Risk-Adjusted Performance

0 of 100

 
Weak
 
Strong
Very Weak
Over the last 90 days Neogen has generated negative risk-adjusted returns adding no value to investors with long positions. Despite unfluctuating performance in the last few months, the Stock's basic indicators remain nearly stable which may send shares a bit higher in February 2025. The current disturbance may also be a sign of long-run up-swing for the company stockholders.
Eagle Point Credit 

Risk-Adjusted Performance

9 of 100

 
Weak
 
Strong
OK
Compared to the overall equity markets, risk-adjusted returns on investments in Eagle Point Credit are ranked lower than 9 (%) of all global equities and portfolios over the last 90 days. Despite nearly stable fundamental indicators, Eagle Point is not utilizing all of its potentials. The recent stock price disturbance, may contribute to mid-run losses for the stockholders.

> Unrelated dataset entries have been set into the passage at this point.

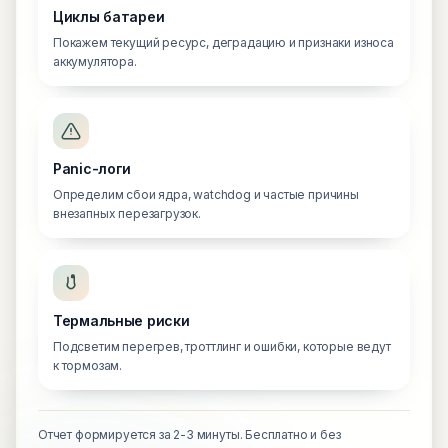
Циклы батареи
Покажем текущий ресурс, деградацию и признаки износа
аккумулятора.
Panic-логи
Определим сбои ядра, watchdog и частые причины
внезапных перезагрузок.
Термальные риски
Подсветим перегрев, троттлинг и ошибки, которые ведут
к тормозам.
Отчет формируется за 2-3 минуты. Бесплатно и без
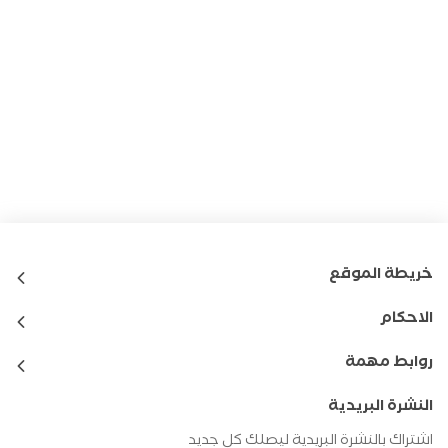
خريطة الموقع
الاحكام
روابط مهمة
النشرة البريدية
اشتراك بالنشرة البريدية ليصلك كل جديد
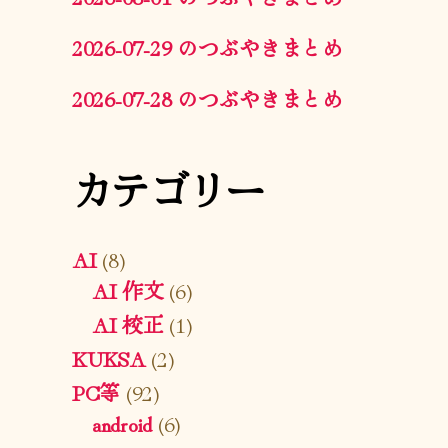
2026-07-29 のつぶやきまとめ
2026-07-28 のつぶやきまとめ
カテゴリー
AI
(8)
AI 作文
(6)
AI 校正
(1)
KUKSA
(2)
PC等
(92)
android
(6)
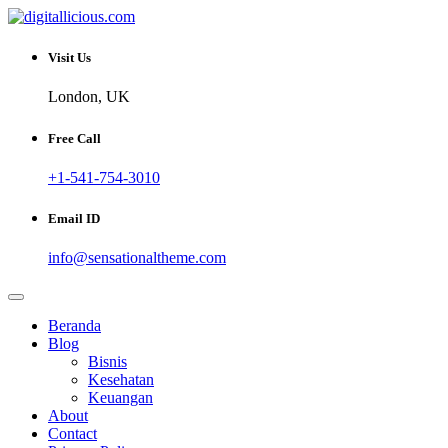
Skip
to
Sharing Digital Information
content
digitallicious.com
Visit Us
London, UK
Free Call
+1-541-754-3010
Email ID
info@sensationaltheme.com
Beranda
Blog
Bisnis
Kesehatan
Keuangan
About
Contact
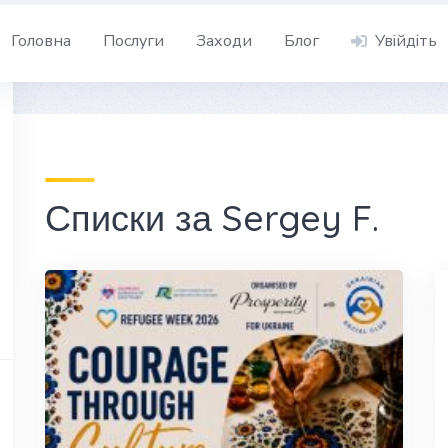
Головна
Послуги
Заходи
Блог
Увійдіть
Списки за Sergey F.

Neogen and Eagle Point Volatility Contrast

   Predicted Return Density   
       Returns  

Pair Trading with Neogen and Eagle Point

The main advantage of trading using opposite Neogen and Eagle Point positions is that it hedges away some unsystematic risk. Because of two separate transactions, even if Neogen position performs unexpectedly, Eagle Point can make up some of the losses. Pair trading also minimizes risk from directional movements in the market. For example, if an entire industry or sector drops because of unexpected headlines, the short position in Eagle Point will offset losses from the drop in Eagle Point's long position.
The idea behind Neogen and Eagle Point Credit pairs trading is to make the combined position market-neutral, meaning the overall market's direction will not affect its win or loss (or potential downside or upside). This can be achieved by designing a pairs trade with two highly correlated stocks or equities that operate in a similar space or sector, making it possible to obtain profits through simple and relatively low-risk investment.
Check out your portfolio center.
Note that this page's information should be used as a complementary analysis to find the right mix of equity instruments to add to your existing portfolios or create a brand new portfolio. You can also try the Commodity Channel module to use Commodity Channel Index to analyze current equity momentum.